Referring to any of the figures above that show the confusion matrix output from scikit-learn (e.g. Figure 5), you can see how confusion matrices are portrayed by sklearn.metrics.confusion_matrix() [See https://scikit-learn.org/stable/modules/model_evaluation.html#confusion-matrix ]. According to the documentation, the meaning of each number of the sklearn confusion matrix are described in Table 2, and the values are shown in Table 3.

Table 2. Confusion matrix representation in Scikit-Learn documentation

Predcted False Predictsed True
Actual False True Negative (TN) False Positive (FP)
Actual True False Negative (FN) True Positive (TP)

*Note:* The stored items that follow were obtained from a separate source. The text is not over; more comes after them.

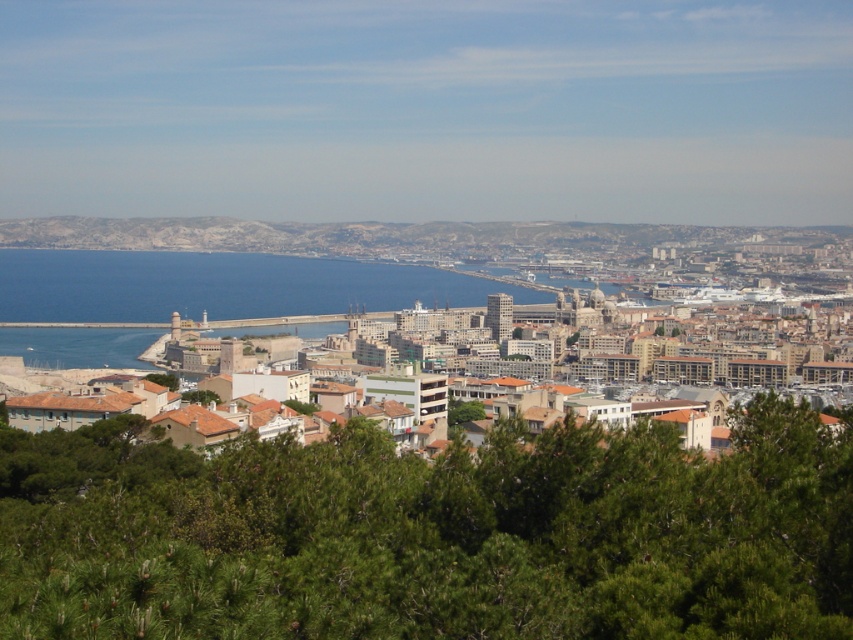 Question: In this image, where is blue water at center located relative to green leafy tree at center?

Choices:
 (A) above
 (B) below

Answer: (A)

Question: Does green leafy tree at lower center appear on the left side of brown stone buildings at center?

Choices:
 (A) no
 (B) yes

Answer: (A)

Question: Among these points, which one is nearest to the camera?

Choices:
 (A) (39, 307)
 (B) (6, 541)
 (C) (451, 413)
 (D) (57, 237)

Answer: (B)

Question: Can you confirm if green leafy tree at lower center is positioned to the right of blue water at center?

Choices:
 (A) yes
 (B) no

Answer: (A)

Question: Which of the following is the closest to the observer?

Choices:
 (A) blue water at center
 (B) brown stone buildings at center
 (C) green leafy tree at lower center

Answer: (C)

Question: Among these objects, which one is farthest from the camera?

Choices:
 (A) green leafy tree at center
 (B) brown stone buildings at center

Answer: (A) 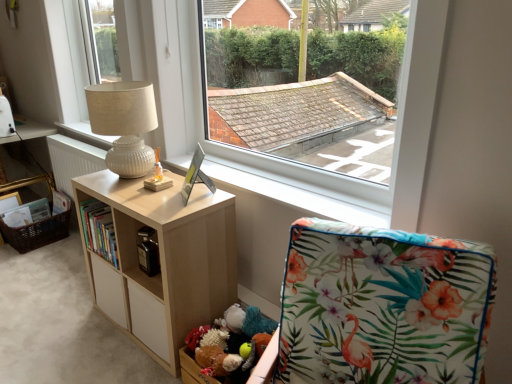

Table 3. Confusion matrix valules from Figure 5

Predcted False Predictsed True
Actual False 74 27
Actual True 6895 10,209

Note that each and every cell in Table 2 is different from the representation of a confusion matrix in our BCS material and other websites and books, as shown in Table 4. I have no idea why there is a difference, but it does in fact create a lot of confusion

Table 4. Confusion matrix representation in BCS and other ML material

Predcted True Predictsed False
Actual True TP FN
Actual False FP TN

Using the numbers from Figure 5 (and/or Table 3), we get:

  • Precision = TP / (TP + FP) = 10,209 / (10,209 + 27) = .9973

  • Sensitivity = TP / (TP + FN) = 10,209 / (10,209 + 6,895) = .5969

  • F1 Score = 2 * Prec. * Sens. / (Prec. + Sens.) = 2 * .9973 * .5969 / (.9973 + .5969) = .7468

Those numbers match the precision ('pre'), sensitivity aka recall ('rec') and F1 ('f1') columns of the classification_report_imbalanced() report in Figure 5 for the 'low_risk' row when rounded to two decimal places. I'm not quite sure how the other data in that report is derived. Deciphering the rest of the report is left as an exercise for the reader.